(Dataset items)
....
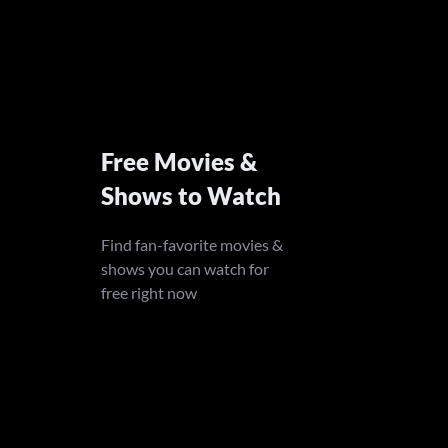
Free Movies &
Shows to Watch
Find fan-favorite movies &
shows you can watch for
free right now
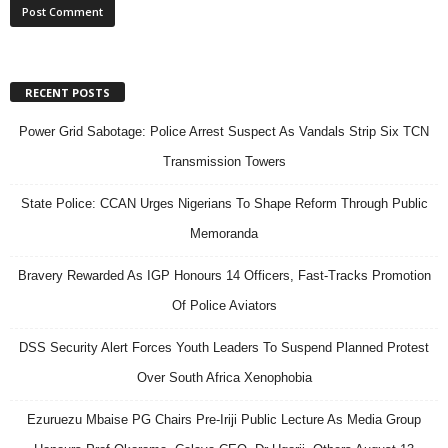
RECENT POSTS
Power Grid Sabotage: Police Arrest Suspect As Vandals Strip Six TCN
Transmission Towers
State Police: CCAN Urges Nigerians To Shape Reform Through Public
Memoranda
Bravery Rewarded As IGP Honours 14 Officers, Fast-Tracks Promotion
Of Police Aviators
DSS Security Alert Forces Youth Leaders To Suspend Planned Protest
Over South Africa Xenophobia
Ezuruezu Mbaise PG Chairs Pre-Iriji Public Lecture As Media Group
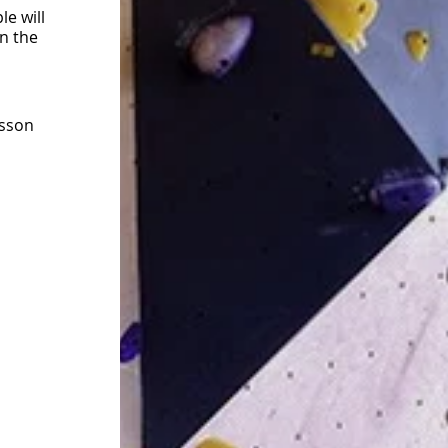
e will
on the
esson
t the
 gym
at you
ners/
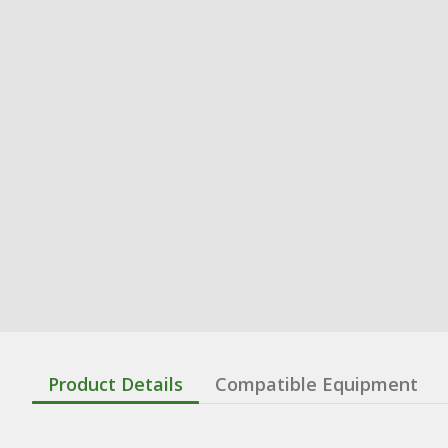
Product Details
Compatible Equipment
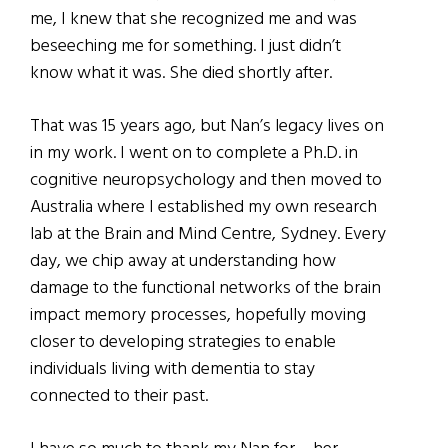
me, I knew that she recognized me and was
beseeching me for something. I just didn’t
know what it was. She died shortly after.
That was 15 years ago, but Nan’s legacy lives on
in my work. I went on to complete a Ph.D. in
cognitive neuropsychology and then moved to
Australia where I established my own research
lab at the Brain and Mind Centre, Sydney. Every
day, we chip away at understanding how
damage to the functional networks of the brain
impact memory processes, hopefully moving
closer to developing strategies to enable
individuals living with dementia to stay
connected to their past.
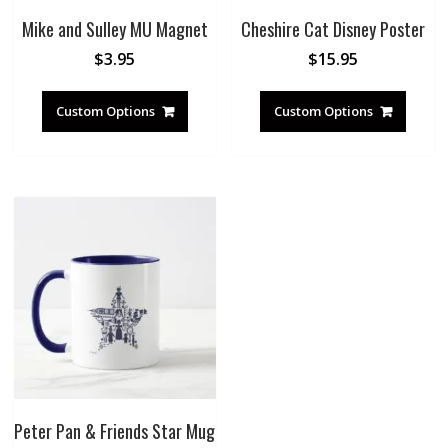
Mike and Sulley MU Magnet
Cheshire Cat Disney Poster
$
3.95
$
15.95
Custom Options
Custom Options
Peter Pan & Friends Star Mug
....
### Task instructions
Starting at the line with "beseeching me for something. I just didn’t", reproduce exactly each line through the end of the entries, including the first and the last, and skip the pictures.

### Expected answer
beseeching me for something. I just didn’t
know what it was. She died shortly after.
That was 15 years ago, but Nan’s legacy lives on
in my work. I went on to complete a Ph.D. in
cognitive neuropsychology and then moved to
Australia where I established my own research
lab at the Brain and Mind Centre, Sydney. Every
day, we chip away at understanding how
damage to the functional networks of the brain
impact memory processes, hopefully moving
closer to developing strategies to enable
individuals living with dementia to stay
connected to their past.
Mike and Sulley MU Magnet
Cheshire Cat Disney Poster
$
3.95
$
15.95
Custom Options
Custom Options
Peter Pan & Friends Star Mug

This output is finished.